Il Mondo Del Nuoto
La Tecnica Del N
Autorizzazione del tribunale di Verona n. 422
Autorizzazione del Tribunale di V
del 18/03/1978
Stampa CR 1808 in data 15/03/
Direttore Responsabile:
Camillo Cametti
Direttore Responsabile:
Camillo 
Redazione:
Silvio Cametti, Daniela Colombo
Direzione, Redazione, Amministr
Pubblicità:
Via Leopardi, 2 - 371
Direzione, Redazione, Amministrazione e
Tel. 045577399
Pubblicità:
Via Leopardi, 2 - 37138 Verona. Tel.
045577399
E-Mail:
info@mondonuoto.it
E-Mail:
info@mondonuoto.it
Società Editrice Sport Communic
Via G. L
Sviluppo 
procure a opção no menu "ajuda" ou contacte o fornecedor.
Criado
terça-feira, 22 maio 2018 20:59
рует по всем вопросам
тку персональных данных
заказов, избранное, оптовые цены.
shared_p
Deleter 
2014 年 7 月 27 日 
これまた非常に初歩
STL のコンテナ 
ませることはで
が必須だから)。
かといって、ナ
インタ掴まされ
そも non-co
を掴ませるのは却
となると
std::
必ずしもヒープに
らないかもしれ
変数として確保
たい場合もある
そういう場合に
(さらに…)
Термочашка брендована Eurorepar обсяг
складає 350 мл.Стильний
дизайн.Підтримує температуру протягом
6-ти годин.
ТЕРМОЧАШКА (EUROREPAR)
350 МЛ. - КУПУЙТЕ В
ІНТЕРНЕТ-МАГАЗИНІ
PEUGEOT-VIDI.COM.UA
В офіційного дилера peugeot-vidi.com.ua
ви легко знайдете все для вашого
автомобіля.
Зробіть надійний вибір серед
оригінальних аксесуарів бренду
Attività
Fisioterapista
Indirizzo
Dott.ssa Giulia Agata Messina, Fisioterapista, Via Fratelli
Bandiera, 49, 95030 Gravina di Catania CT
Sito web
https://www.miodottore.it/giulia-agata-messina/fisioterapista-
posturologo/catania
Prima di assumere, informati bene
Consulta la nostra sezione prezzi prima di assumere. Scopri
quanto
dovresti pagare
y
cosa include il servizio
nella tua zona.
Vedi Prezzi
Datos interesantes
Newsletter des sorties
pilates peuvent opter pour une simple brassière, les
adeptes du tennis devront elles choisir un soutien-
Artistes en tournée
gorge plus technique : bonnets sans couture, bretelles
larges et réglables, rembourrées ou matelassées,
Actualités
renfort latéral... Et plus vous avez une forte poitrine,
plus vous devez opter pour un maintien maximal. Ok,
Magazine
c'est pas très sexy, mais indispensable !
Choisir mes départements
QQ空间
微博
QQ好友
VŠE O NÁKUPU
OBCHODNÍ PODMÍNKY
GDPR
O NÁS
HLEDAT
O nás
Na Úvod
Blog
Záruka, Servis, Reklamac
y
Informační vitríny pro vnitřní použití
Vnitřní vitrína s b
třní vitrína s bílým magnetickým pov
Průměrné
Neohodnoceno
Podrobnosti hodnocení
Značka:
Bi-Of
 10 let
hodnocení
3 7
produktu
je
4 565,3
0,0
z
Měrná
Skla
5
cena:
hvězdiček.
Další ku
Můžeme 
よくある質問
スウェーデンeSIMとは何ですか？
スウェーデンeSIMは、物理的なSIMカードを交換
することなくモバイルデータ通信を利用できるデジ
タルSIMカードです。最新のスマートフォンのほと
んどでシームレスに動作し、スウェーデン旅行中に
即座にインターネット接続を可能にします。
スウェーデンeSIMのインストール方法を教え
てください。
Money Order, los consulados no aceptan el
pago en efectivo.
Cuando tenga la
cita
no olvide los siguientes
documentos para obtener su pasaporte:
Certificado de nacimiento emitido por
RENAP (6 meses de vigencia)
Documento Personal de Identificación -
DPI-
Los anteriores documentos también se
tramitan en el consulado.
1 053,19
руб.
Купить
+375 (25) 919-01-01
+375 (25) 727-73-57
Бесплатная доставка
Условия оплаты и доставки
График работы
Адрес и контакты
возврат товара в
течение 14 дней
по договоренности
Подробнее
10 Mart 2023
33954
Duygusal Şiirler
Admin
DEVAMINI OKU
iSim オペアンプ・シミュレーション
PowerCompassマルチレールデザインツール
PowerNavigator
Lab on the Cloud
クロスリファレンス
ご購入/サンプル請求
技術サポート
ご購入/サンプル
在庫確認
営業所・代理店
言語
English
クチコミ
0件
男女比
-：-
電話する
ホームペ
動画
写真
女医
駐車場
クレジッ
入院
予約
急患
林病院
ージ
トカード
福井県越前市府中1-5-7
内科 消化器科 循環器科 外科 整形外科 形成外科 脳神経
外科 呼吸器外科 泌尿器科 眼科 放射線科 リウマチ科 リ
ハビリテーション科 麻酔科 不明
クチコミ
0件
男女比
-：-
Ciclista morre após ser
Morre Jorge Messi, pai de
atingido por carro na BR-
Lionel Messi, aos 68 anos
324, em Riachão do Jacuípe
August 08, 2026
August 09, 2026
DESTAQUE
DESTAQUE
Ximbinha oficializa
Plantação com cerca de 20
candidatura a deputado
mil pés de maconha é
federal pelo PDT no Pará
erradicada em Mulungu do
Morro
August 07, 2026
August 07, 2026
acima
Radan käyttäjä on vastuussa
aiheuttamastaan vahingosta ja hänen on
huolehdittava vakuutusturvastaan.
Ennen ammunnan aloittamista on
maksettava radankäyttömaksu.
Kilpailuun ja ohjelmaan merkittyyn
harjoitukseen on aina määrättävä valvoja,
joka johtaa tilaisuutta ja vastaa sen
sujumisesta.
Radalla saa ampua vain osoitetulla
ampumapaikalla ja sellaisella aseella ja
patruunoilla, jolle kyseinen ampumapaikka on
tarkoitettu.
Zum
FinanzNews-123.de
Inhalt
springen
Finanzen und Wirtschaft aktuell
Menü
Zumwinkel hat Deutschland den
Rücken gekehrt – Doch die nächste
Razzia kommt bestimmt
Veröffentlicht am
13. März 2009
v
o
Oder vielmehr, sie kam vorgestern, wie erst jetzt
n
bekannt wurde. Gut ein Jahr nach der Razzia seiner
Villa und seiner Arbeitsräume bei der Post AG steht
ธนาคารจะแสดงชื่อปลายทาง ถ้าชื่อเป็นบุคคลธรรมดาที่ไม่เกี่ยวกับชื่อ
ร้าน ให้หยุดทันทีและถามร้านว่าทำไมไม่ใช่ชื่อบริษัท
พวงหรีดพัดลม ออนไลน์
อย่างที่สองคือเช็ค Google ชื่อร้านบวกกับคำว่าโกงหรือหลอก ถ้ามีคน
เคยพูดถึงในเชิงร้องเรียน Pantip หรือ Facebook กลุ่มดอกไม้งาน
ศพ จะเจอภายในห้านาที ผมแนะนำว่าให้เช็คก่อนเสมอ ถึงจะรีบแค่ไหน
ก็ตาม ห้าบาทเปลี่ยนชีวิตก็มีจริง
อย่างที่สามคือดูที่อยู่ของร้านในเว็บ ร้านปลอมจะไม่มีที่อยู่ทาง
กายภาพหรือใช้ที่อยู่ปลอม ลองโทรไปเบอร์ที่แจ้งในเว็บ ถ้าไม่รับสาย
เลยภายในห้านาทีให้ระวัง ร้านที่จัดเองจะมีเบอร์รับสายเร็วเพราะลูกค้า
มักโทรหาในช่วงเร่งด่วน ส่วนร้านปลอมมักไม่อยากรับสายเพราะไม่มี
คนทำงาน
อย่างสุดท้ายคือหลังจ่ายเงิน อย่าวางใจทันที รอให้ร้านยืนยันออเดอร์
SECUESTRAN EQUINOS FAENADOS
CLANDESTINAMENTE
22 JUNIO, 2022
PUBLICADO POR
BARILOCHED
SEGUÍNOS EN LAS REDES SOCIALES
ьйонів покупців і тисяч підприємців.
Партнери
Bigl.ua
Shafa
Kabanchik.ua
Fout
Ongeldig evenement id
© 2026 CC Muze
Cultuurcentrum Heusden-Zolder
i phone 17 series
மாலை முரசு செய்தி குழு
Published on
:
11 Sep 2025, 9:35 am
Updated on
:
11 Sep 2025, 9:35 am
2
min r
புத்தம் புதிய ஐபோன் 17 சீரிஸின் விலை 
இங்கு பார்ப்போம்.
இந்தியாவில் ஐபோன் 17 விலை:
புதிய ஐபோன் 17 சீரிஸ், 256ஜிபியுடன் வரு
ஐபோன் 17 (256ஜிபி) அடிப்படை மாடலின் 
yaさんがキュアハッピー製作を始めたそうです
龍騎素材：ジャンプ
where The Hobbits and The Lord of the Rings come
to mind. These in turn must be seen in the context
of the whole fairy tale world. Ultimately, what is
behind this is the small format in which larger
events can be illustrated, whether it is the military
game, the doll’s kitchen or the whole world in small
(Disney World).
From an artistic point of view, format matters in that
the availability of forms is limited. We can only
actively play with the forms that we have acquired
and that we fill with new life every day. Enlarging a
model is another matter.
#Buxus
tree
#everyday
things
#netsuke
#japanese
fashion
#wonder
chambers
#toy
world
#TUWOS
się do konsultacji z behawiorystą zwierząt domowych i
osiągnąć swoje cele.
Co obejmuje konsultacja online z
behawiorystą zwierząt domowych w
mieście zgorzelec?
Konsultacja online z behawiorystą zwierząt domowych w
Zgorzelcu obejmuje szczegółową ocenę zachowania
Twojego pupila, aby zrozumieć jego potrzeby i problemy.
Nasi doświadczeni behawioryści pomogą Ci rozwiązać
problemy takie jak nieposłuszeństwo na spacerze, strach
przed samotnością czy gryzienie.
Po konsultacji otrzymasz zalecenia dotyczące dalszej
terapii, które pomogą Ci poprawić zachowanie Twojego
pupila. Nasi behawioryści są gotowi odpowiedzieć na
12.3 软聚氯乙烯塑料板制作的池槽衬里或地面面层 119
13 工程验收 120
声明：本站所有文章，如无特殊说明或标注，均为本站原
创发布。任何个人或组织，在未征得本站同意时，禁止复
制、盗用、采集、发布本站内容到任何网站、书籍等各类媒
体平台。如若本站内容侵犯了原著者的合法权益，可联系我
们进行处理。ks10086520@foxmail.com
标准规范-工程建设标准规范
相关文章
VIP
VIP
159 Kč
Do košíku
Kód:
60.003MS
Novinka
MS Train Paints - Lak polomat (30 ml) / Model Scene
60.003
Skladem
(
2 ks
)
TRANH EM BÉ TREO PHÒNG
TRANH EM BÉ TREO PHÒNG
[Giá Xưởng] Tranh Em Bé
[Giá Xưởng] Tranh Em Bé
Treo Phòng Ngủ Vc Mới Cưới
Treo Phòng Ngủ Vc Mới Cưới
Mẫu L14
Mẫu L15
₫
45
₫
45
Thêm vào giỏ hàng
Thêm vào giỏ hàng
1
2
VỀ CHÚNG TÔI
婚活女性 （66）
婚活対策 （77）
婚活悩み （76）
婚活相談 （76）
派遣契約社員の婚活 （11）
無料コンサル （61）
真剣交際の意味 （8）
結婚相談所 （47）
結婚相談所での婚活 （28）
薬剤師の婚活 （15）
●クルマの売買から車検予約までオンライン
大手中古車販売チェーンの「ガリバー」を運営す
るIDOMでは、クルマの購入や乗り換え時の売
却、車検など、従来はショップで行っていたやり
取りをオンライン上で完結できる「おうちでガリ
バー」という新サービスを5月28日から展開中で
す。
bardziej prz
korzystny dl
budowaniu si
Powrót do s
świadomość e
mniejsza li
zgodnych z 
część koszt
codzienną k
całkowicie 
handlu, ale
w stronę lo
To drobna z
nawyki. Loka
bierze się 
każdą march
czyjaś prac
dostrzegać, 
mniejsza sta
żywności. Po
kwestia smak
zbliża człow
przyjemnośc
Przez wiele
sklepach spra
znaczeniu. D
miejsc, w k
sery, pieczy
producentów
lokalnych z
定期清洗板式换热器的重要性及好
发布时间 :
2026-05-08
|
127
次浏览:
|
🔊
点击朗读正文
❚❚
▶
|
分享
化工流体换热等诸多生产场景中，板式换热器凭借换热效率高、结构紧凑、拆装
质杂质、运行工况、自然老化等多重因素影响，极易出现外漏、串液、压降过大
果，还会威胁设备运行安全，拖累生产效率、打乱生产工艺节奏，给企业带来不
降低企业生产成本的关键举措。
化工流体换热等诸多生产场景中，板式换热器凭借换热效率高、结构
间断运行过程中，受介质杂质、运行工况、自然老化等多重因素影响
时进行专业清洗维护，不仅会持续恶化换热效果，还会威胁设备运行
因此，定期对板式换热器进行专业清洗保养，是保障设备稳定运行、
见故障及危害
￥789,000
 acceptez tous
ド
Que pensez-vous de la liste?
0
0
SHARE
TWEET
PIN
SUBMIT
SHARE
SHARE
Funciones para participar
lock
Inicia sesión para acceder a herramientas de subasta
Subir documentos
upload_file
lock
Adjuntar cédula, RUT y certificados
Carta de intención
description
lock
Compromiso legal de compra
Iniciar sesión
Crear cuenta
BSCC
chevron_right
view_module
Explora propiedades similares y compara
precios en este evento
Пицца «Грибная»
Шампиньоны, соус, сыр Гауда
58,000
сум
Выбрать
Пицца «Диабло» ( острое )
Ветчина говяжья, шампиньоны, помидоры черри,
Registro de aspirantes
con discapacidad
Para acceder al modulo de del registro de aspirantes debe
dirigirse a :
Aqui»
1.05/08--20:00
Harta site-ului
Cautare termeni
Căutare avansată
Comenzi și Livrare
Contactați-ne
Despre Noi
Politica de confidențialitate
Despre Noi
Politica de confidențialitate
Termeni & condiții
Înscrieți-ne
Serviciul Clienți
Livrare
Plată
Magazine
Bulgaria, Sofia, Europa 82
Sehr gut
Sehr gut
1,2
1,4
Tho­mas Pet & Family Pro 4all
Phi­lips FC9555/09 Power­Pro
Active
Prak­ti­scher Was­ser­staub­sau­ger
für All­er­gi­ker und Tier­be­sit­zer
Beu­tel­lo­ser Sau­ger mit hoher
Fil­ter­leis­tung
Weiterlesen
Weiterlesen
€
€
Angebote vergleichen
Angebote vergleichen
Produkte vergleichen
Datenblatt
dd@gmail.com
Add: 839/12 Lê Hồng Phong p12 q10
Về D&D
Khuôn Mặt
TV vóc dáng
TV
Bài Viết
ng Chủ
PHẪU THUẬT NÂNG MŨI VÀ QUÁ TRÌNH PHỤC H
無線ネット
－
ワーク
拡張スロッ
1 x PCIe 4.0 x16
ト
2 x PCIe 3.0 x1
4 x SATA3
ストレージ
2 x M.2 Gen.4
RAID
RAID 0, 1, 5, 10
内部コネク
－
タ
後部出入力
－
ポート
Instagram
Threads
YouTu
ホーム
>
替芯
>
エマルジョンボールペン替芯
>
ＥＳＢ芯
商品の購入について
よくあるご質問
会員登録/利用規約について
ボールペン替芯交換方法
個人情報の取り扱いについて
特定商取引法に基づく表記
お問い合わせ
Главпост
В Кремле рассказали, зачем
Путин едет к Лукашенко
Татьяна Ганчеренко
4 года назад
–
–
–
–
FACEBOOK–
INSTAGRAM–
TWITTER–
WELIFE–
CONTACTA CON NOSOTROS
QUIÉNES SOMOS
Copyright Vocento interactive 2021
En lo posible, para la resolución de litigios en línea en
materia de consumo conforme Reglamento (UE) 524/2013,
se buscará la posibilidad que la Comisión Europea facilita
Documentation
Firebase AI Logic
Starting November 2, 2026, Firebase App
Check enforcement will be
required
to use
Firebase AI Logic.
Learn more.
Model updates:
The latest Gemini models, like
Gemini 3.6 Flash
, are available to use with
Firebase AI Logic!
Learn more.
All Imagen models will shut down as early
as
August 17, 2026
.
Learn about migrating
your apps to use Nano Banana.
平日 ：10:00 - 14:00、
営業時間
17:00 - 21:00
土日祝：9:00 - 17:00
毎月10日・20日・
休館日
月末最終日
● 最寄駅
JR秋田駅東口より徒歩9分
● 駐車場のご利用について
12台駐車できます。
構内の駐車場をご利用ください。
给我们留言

· · · · · · ·

▸ **Requirement**:
Show each line of the records above containing "Verona".

▸ **Your solution**:
Autorizzazione del tribunale di Verona n. 422
Via Leopardi, 2 - 37138 Verona. Tel.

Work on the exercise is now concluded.